Conference: CVPR 2026
Paper: CVF Open Access
Code: None
Area: 3D Vision
Keywords: mmWave sensing, through-occlusion reconstruction, shape completion, specular reflection, physics-aware learning

TL;DR¶

Wave-Former utilizes millimeter-wave (mmWave) wireless signals to penetrate occlusions such as cardboard boxes and clutter, completing sparse point clouds that "only see the front-facing surfaces" into complete 3D shapes of hidden objects. This is achieved through a "physics-aware shape completion" framework that directly encodes mmWave physical characteristics (specular reflection, anisotropic visibility, and strong noise) into the training data and losses.

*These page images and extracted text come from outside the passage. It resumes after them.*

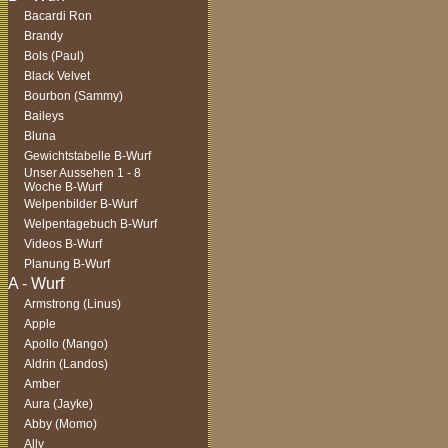
Bacardi Ron
Brandy
Bols (Paul)
Black Velvet
Bourbon (Sammy)
Baileys
Bluna
Gewichtstabelle B-Wurf
Unser Aussehen 1 - 8
Woche B-Wurf
Welpenbilder B-Wurf
Welpentagebuch B-Wurf
Videos B-Wurf
Planung B-Wurf
Armstrong (Linus)
Apple
Apollo (Mango)
Aldrin (Landos)
Amber
Aura (Jayke)
Abby (Momo)
Ally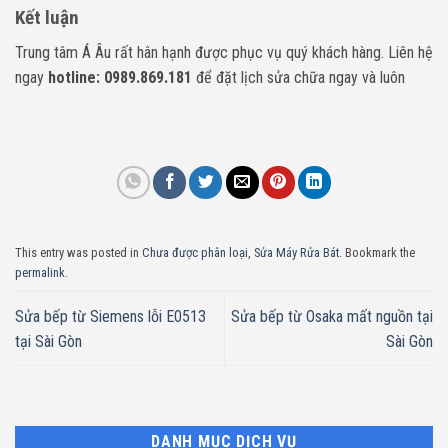
Kết luận
Trung tâm Á Âu rất hân hạnh được phục vụ quý khách hàng. Liên hệ
ngay
hotline: 0989.869.181
để đặt lịch sửa chữa ngay và luôn
This entry was posted in
Chưa được phân loại
,
Sửa Máy Rửa Bát
. Bookmark the
permalink
.
Sửa bếp từ Siemens lỗi E0513
Sửa bếp từ Osaka mất nguồn tại
tại Sài Gòn
Sài Gòn
DANH MỤC DỊCH VỤ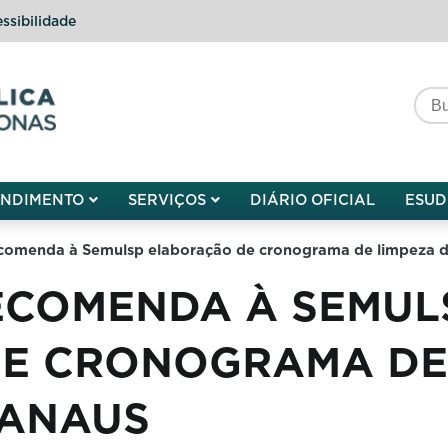
ssibilidade
do do Amazonas
ENDIMENTO
SERVIÇOS
DIÁRIO OFICIAL
ESUD
ecomenda à Semulsp elaboração de cronograma de limpeza d
ECOMENDA À SEMUL
E CRONOGRAMA DE
MANAUS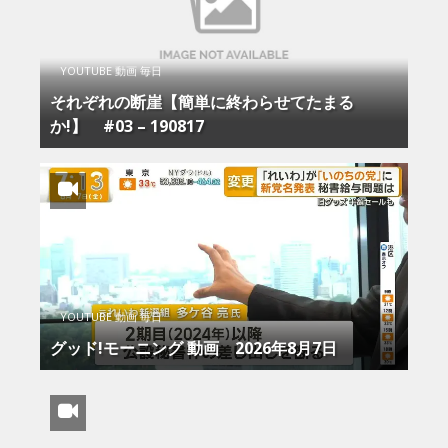
YOUTUBE 動画 毎日
それぞれの断崖【簡単に終わらせてたまる
か!】 #03 – 190817
YOUTUBE 動画 毎日
グッド!モーニング 動画 2026年8月7日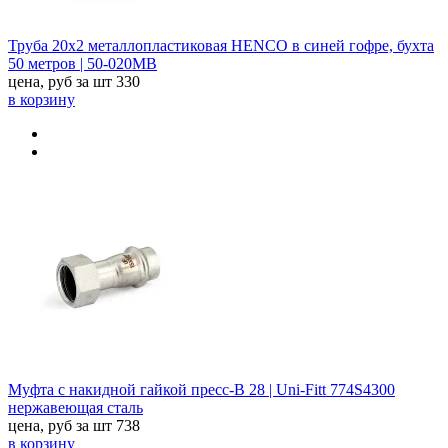
Труба 20х2 металлопластиковая HENCO в синей гофре, бухта
50 метров | 50-020MB
цена, руб за шт
330
в корзину
Муфта с накидной гайкой пресс-В 28 | Uni-Fitt 774S4300
нержавеющая сталь
цена, руб за шт
738
в корзину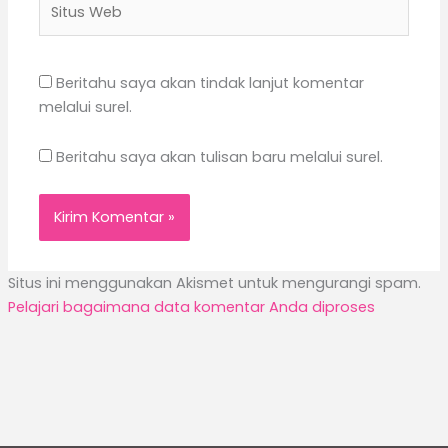
Web
Beritahu saya akan tindak lanjut komentar
melalui surel.
Beritahu saya akan tulisan baru melalui surel.
Situs ini menggunakan Akismet untuk mengurangi spam.
Pelajari bagaimana data komentar Anda diproses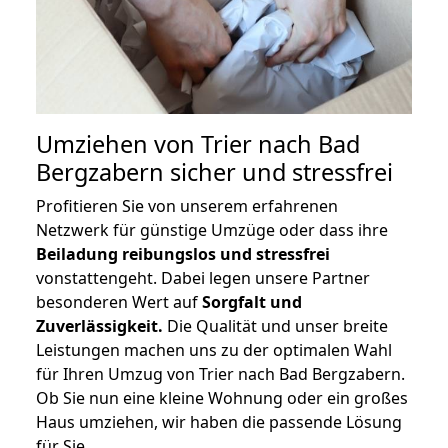
Umziehen von
Trier nach Bad
Bergzabern
sicher und stressfrei
Profitieren Sie von unserem erfahrenen
Netzwerk für günstige Umzüge oder dass ihre
Beiladung reibungslos und stressfrei
vonstattengeht. Dabei legen unsere Partner
besonderen Wert auf
Sorgfalt und
Zuverlässigkeit.
Die Qualität und unser breite
Leistungen machen uns zu der optimalen Wahl
für Ihren Umzug von Trier nach Bad Bergzabern.
Ob Sie nun eine kleine Wohnung oder ein großes
Haus umziehen, wir haben die passende Lösung
für Sie.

Consequently, trained entirely on synthetic point clouds, the model generalizes well to real-world measurements, improving the recall rate from 54% to 72% on real-world occluded datasets while maintaining a precision of 85%.

Background & Motivation¶

Background: Reconstructing the 3D geometry of fully occluded objects (e.g., inside boxes or under clutter) is an open problem in computer vision, valuable for robotic grasping, AR, and logistics sorting. Optical sensors like cameras and LiDAR cannot penetrate occlusions, whereas mmWave signals can penetrate common obstructions and reflect off the surfaces of hidden objects. Consequently, recent works (such as Backprojection and mmNorm) have attempted to leverage these reflections for partial reconstruction of hidden objects.

Limitations of Prior Work: mmWave can only reconstruct a small fraction of the surface directly facing the radar, failing to obtain the complete shape. The root cause is that mmWave reflection is fundamentally different from visible light: visible light exhibits diffuse reflection (scattering in all directions) on most surfaces, whereas mmWave primarily exhibits specular reflection (mirror-like directional reflection). As a result, most of the object's surface reflects signals away and remains "invisible" to the sensor, leading to extremely low coverage. Compounded by mmWave point clouds having roughly 5 times more noise than depth cameras and lower spatial resolution, complete reconstruction is exceptionally challenging.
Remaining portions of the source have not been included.